Task directions: Every record below must be retyped exactly, with the pictures left out.

Data to process:
Start of Block
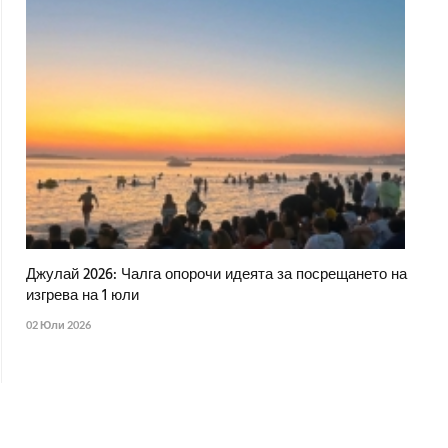
Джулай 2026: Чалга опорочи идеята за посрещането на
изгрева на 1 юли
02 Юли 2026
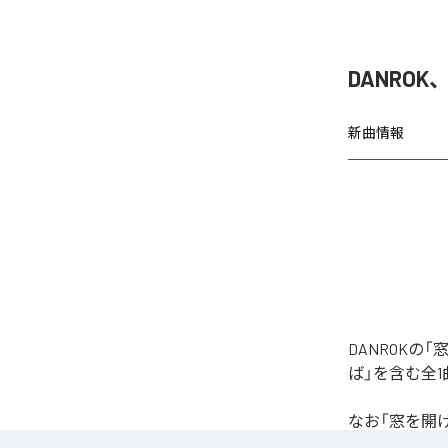
DANRO
新曲情報
DANROK
ば」を含む全
なお「
窓を開
Unlimited
など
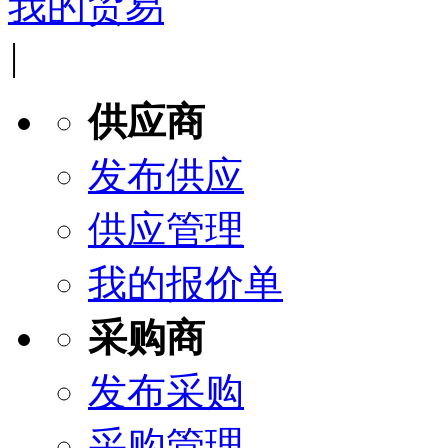
我的贸易
|
供应商
发布供应
供应管理
我的报价单
采购商
发布采购
采购管理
End of Block
Task output:
Джулай 2026: Чалга опорочи идеята за посрещането на
изгрева на 1 юли
02 Юли 2026
DANRO
新曲情報
DANROK
ば」を含む全
なお「
窓を開
Unlimited
など
我的贸易
|
供应商
发布供应
供应管理
我的报价单
采购商
发布采购
采购管理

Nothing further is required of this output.